Friday, Apr. 20, 1962

Sent for One

Time after time, the TV cameras in Hollywood zoomed in on Natalie Wood in her aisle seat, the betting-odds favorite for the best actress of 1961 for her performance in Splendor in the Grass. But the best actress of the year was sitting in Rome smoking Viceroys.

Sophia Loren's absence from last week's Academy Award ceremonies was unvarnished nervousness. The Hollywood correspondent of Rome's Il Messaggero had written a convincing argument that the "xenophobes" of Hollywood were not about to ''dig their graves with their own hands" by honoring furriners. Sophia canceled her plane reservations at the last moment, feeling too overwrought to fly halfway round the world to play the gracious loser.

Where It Counted. But she also stayed up all night. A friend called from Hollywood to say he would call her again if she won. Two and a half hours went by. "Someone else got the award, and no one has the courage to call me," wailed Sophia, lighting up another carton. In Hollywood. Burt Lancaster had just come forward to read off the names of the nominees for best actress. He got so carried away on his ministerial tones that he almost left Sophia out altogether. But her name was where it counted--in the winner's envelope.

The phone rang in Rome at 6:40 a.m. Sophia's husband. Carlo Ponti, picked it up, then shouted: "Sophia win? Sophia win? True? True?"

Doors opened. The big apartment began filling like a leaky boat. Sophia pirouetted around wildly in a white nightie and green peignoir, kissing Ponti, kissing her mother, her sister, her director Vittorio De Sica,* even one or two paparazzi. Back in Hollywood, M.C. Bob Hope curled a lip slightly and said: "It must be wonderful to have talent enough to just send for one."

Geared for television, the Oscar show itself worked like a greased piston, and was not much more interesting. Most of Bob Hope's jokes seemed to have been written by the muscle-bound clod whose likeness is preserved in the Oscar statuette. There were some good ones, however, including one quip on the gritty mood of current moviemaking. For the best sup porting actor award, Hope pointed out, "those in contention are actors who played a juvenile delinquent, a Nazi, a gangster, a gambler and a poolroom hustler."

Big Gesture.
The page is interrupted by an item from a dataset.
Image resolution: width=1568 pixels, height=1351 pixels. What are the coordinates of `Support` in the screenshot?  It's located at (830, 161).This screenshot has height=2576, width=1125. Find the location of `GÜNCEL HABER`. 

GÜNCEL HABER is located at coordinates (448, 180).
West Side Story won the Oscar for best film of the year, sweeping with it almost as many subsidiary Oscars as 1959's Ben-Hur (which set a record by copping eleven). West Side Story's George Chakiris and Rita Moreno won the awards for best supporting actor and actress. They beat out Montgomery Clift and Judy Gar land of Judgment at Nuremberg, which probably reflects the voters' disapproval of major stars lusting after minor Oscars. In an upset almost as surprising as Sophia's, Switzerland's Maximilian Schell (Nuremberg} was named the best actor of the year. "How did all these foreigners get in here?" cracked Hope.
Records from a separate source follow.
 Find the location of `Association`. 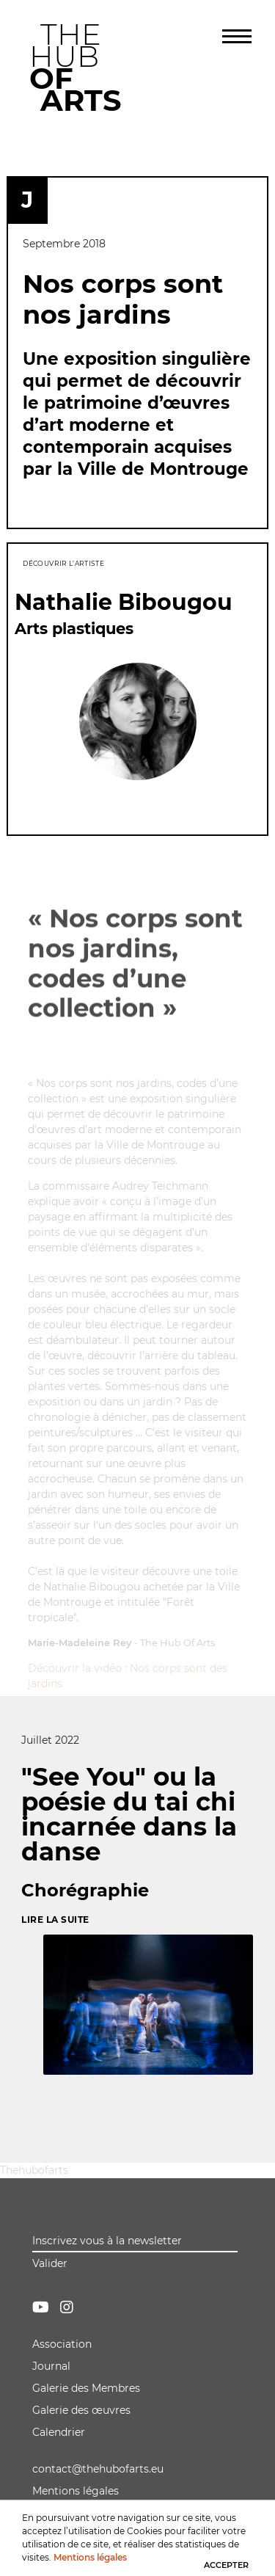

Association is located at coordinates (62, 2344).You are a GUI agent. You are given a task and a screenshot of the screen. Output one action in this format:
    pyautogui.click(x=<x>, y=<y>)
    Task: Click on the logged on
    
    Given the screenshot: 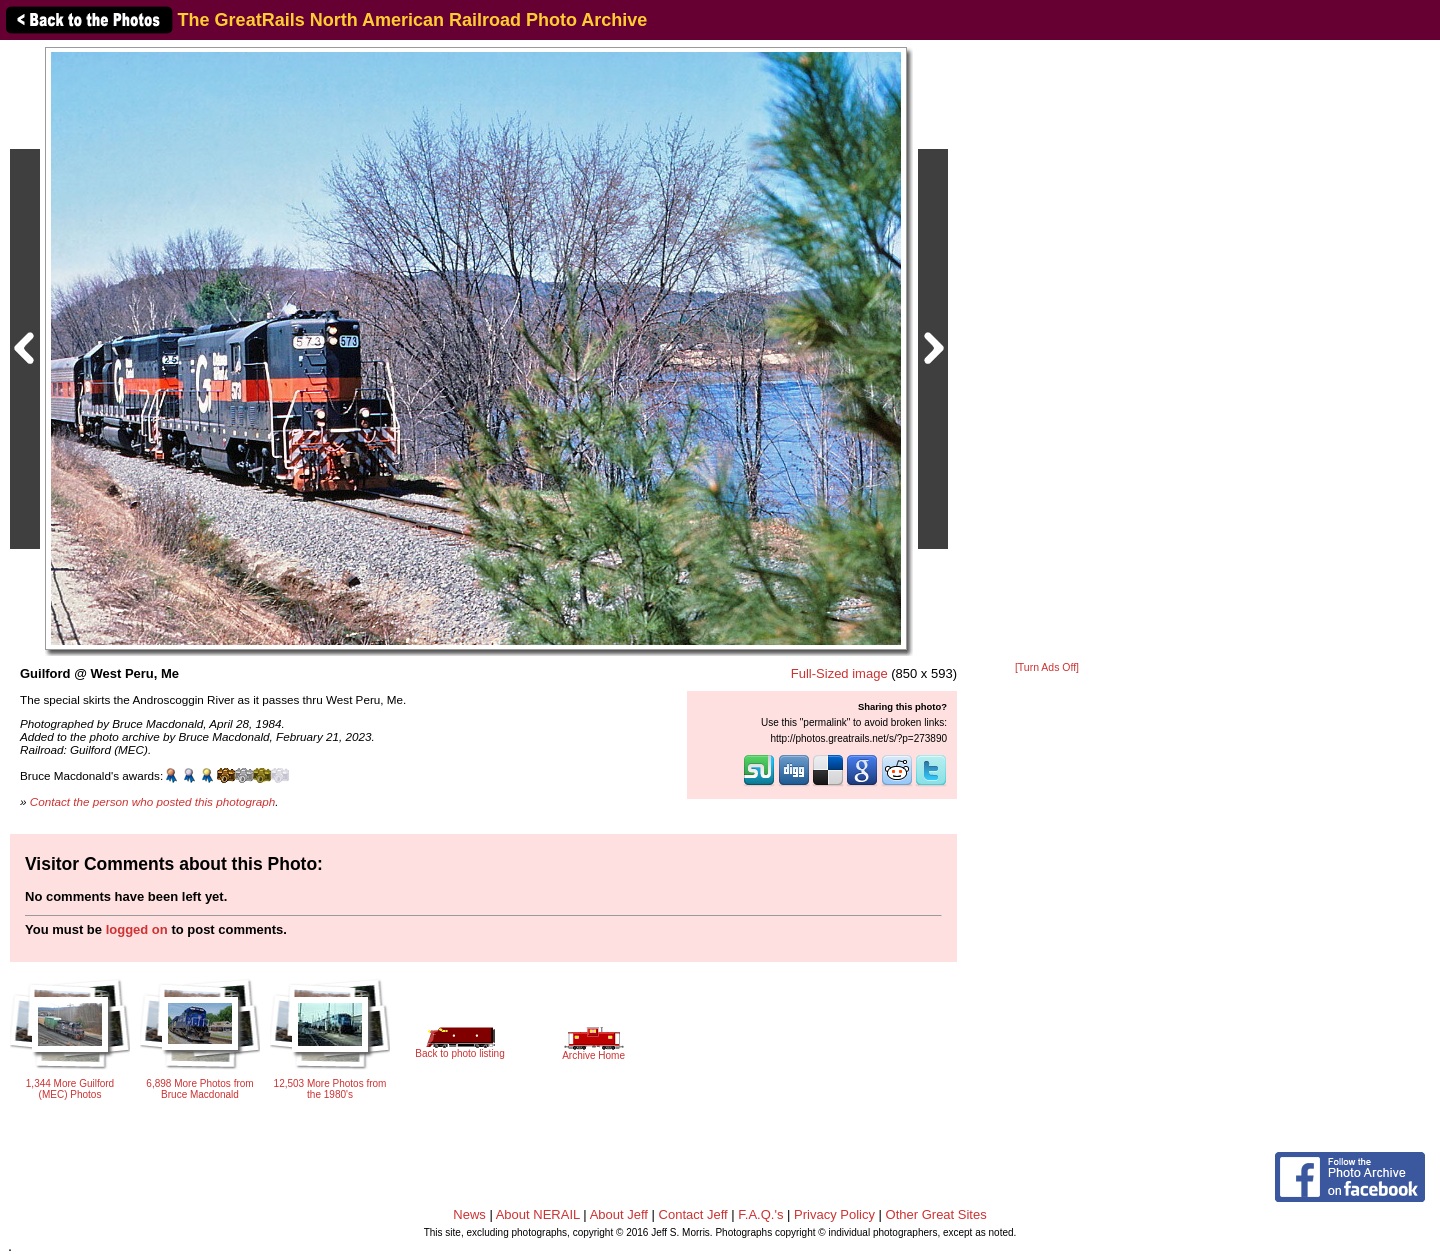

But Hollywood had shown it could rise above its own parochialism and proved itself willing to honor achievement in any language. In Sophia's case, it was the first time that anyone had been voted an Oscar for a performance in a foreign-language film. "America has made, really, a big, big gesture," said Sophia in her careful English. "Only Americans can do this thing, to make an award like this for an Italian actress. So big."
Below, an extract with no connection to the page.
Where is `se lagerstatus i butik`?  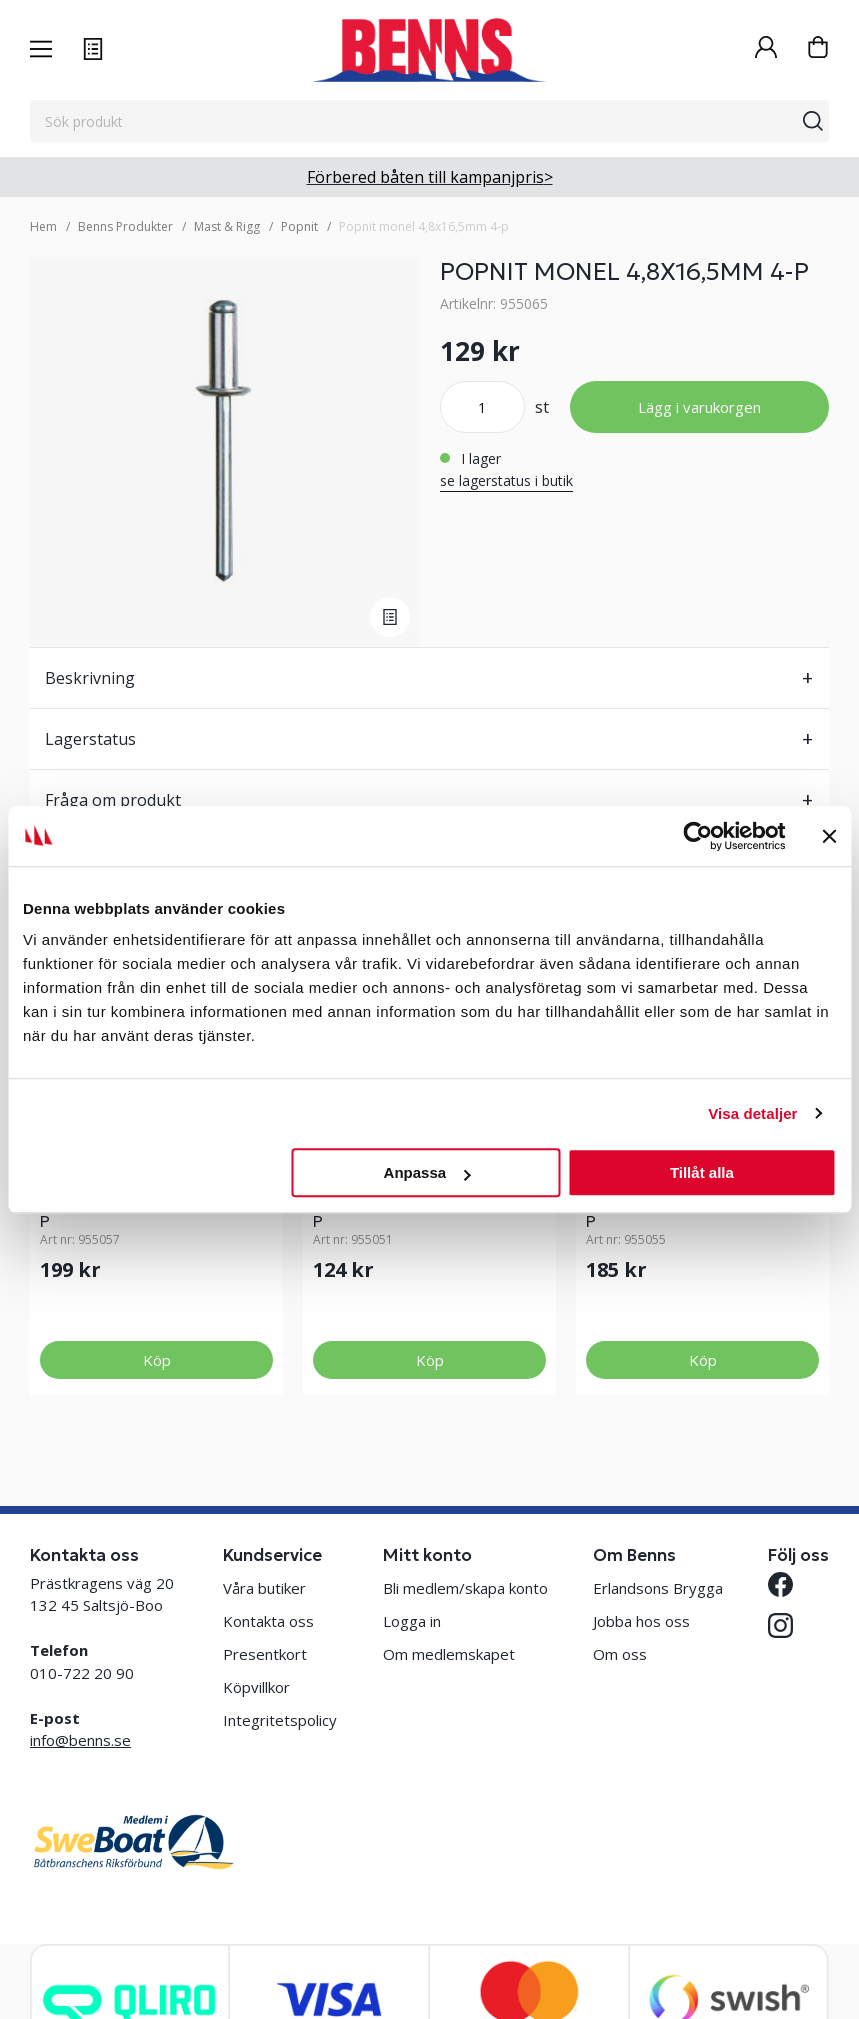 se lagerstatus i butik is located at coordinates (506, 480).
As if to make up in some way for Natalie Wood's being left without an Oscar, Warner Bros, at week's end released a blizzard of pictures showing her being left with hardly anything. Taken on the set of Gypsy, a movie version of the Broadway hit in which Natalie will appear as Gypsy Rose Lee, the shots showed her stripping down to the Wood.

* In her next picture, De Sica will direct Sophia in a loose adaptation of Jean-Paul Sartre's The Condemned of Altona. The screenplay has perhaps the darkest plot that has ever thickened. A young German (Max Schell) feels so guilty about his part in the war that he becomes a dope addict. Various women try to cure him with love, first his sister, then his sister-in-law (Sophia Loren), but not even that much sex can help him. He has a fight with his ex-Nazi father (Fredric March), then a reconciliation. Then both men commit suicide.